Date: Wednesday 23 Apr 2008
- Market Movers
- FTSE 100 6,022.50 -0.20%
- techMARK 1,394.92 +0.47%
- FTSE 250 10,030.10 -0.39%
LONDON (ShareCast) - London’s blue chips have recovered a touch but remain in the red, led by banks and oil users.
Financial stocks have reacted badly to the minutes from the Bank of England's last meeting that showed six MPC members voted in favour of the quarter point cut. One wanted a full half-point reduction but two wanted no change. Mortgage approvals for new home purchases also fell to the lowest level since records begun.
Alliance & Leicester has taken a beating but other banks are also down heavily. HBOS, Barclays, and Royal Bank of Scotland are weak again.
Footsie would be much lower without a good showing from the mining sector. Higher copper prices prompted Lehman Brothers to upgrade price targets across the mining sector this morning. The broker raises its copper price estimates for 2008 and consequently lifts its price targets on Xstrata, BHP Billiton and Anglo American.
Platinum miner Lonmin leads the way even though it cut its estimate of full year production from 860,000oz to 775,000oz due to the ongoing power supply problems in South Africa.
GlaxoSmithKline is another riser on plans to boost it presence in sirtuins, a recently-discovered class of enzymes, with the acquisition of Sirtris Pharmaceuticals for approximately $720m. GSK said the deal will significantly enhance its metabolic, neurology, immunology and inflammation research efforts.
Johnson Matthey was among the major fallers after UBS downgraded the speciality chemicals company to ‘sell’ from ‘neutral’ on valuation grounds.
Crude oil prices near $120 per barrel are hurting airlines British Airways and Easyjet and bus group National Express. Oil stocks are higher though led by Tullow, Shell and Cairn.
Elsewhere, shares in Dana Petroleum rallied on news that the group has discovered oil at the West Rinnes structure in Block 210/24a in the North Sea.

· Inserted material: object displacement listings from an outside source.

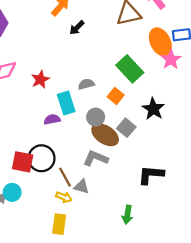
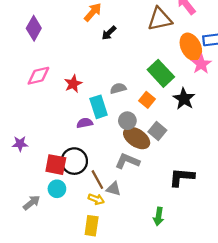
black star: (153, 109) -> (184, 99), moved
cyan circle: (12, 192) -> (57, 189), moved

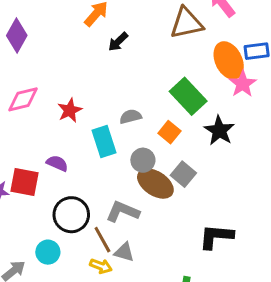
purple semicircle: (85, 123) -> (57, 163), moved, turned 35
gray L-shape: (127, 161) -> (123, 212), moved
red square: (56, 165) -> (25, 182), moved

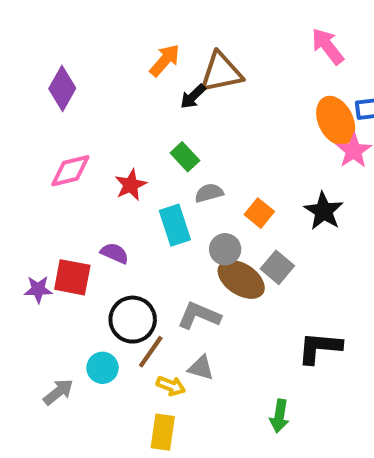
brown triangle: (187, 23) -> (221, 72), moved
green rectangle: (188, 96) -> (185, 157), moved, size x0.6
brown line: (102, 240) -> (151, 352), moved, turned 64

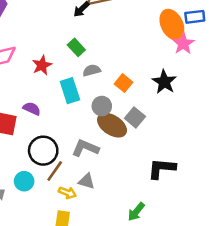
green arrow: (279, 416) -> (136, 212), turned 30

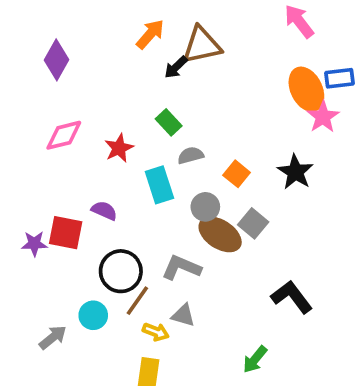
black L-shape: (162, 168) -> (292, 297), turned 48

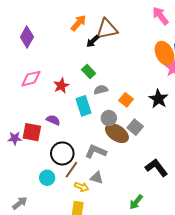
gray arrow: (53, 337) -> (20, 203), moved

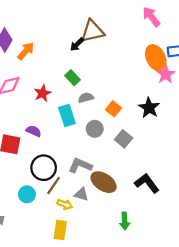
orange arrow: (78, 23) -> (26, 51), moved
brown ellipse: (117, 133) -> (104, 182), moved
green arrow: (136, 202) -> (125, 221), turned -42

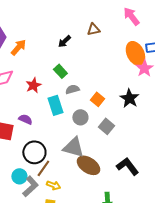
brown triangle: (92, 31) -> (93, 29), moved, size x0.6
gray L-shape: (80, 165) -> (30, 186), moved, turned 115
gray triangle: (81, 194) -> (73, 147), moved, size x1.6

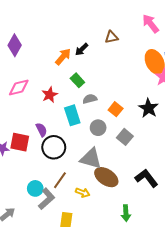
orange arrow: (18, 47) -> (63, 57), moved
purple semicircle: (25, 119) -> (41, 130), turned 40
black circle: (34, 152) -> (54, 147), moved
yellow arrow: (53, 185) -> (83, 193), moved

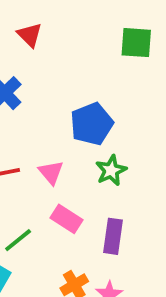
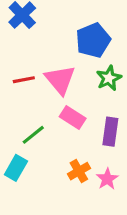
pink triangle: (51, 172) -> (60, 80), size x1.5

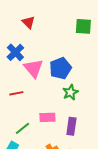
pink triangle: (60, 80) -> (33, 68), moved
pink rectangle: (73, 117) -> (47, 117), turned -35

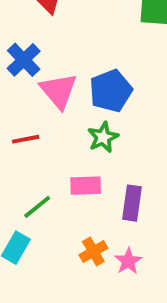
green star: (70, 92) -> (103, 137), moved

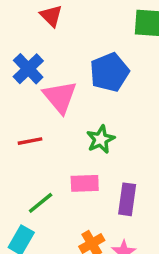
blue pentagon: (111, 91) -> (109, 72), moved

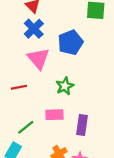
blue cross: (28, 69) -> (34, 29), moved

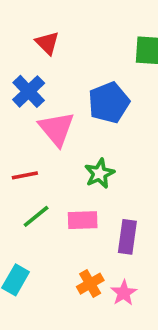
blue cross: (34, 29) -> (29, 91), moved
green line: (26, 127) -> (36, 216), moved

Sub-prime lender Cattles is a big gainer even though it is to raise £200m through a up to 163m new shares at an issue price of 128p, a deep discount to yesterday's closing price of 219.5p. The 9-20 rights issue has been fully underwritten by Citi and HSBC. The funds will be used to help its application for a banking licence, Cattles said.
Vaccine maker Acambis accompanied news of a ten-year contract worth $425m to supply the United States government with a smallpox vaccine with a placing to raise £40m.

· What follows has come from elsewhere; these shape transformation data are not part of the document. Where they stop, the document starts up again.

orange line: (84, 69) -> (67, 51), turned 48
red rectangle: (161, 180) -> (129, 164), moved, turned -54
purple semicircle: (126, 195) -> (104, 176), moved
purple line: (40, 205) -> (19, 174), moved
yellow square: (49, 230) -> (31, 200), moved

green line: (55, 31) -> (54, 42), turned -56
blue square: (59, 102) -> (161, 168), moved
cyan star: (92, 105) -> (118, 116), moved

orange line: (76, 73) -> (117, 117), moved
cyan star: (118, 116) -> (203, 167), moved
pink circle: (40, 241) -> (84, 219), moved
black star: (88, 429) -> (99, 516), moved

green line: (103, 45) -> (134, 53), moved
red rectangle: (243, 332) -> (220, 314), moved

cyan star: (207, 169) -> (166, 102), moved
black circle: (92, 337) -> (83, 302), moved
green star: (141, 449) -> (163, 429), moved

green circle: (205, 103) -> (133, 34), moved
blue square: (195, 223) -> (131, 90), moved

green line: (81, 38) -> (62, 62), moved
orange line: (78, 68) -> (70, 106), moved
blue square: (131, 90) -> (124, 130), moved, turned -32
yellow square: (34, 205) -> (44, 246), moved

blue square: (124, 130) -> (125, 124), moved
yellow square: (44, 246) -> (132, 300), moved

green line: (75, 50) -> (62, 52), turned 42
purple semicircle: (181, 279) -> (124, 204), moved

Mobile power specialist Aggreko reports revenue grew by 20% in the first three months of the year, adding it confident of further good progress in 2008.
Local newspaper group Johnston Press is down in sympathy with a warning from main rival Gannett that the weak UK property market has hit ad revenues.
Drug developer Alizyme slumped on news it has ended development of its drug renzapride in constipation-predominant irritable bowel syndrome following results from a final stage clinical trial.
Acquisitive environmental consultant RPS Group said results in the first quarter of 2008 have “substantially exceeded” those seen in the same period of last year.
Worries about its applications side sent shares in IT hardware supplier Morse slipping back despite progress elsewhere.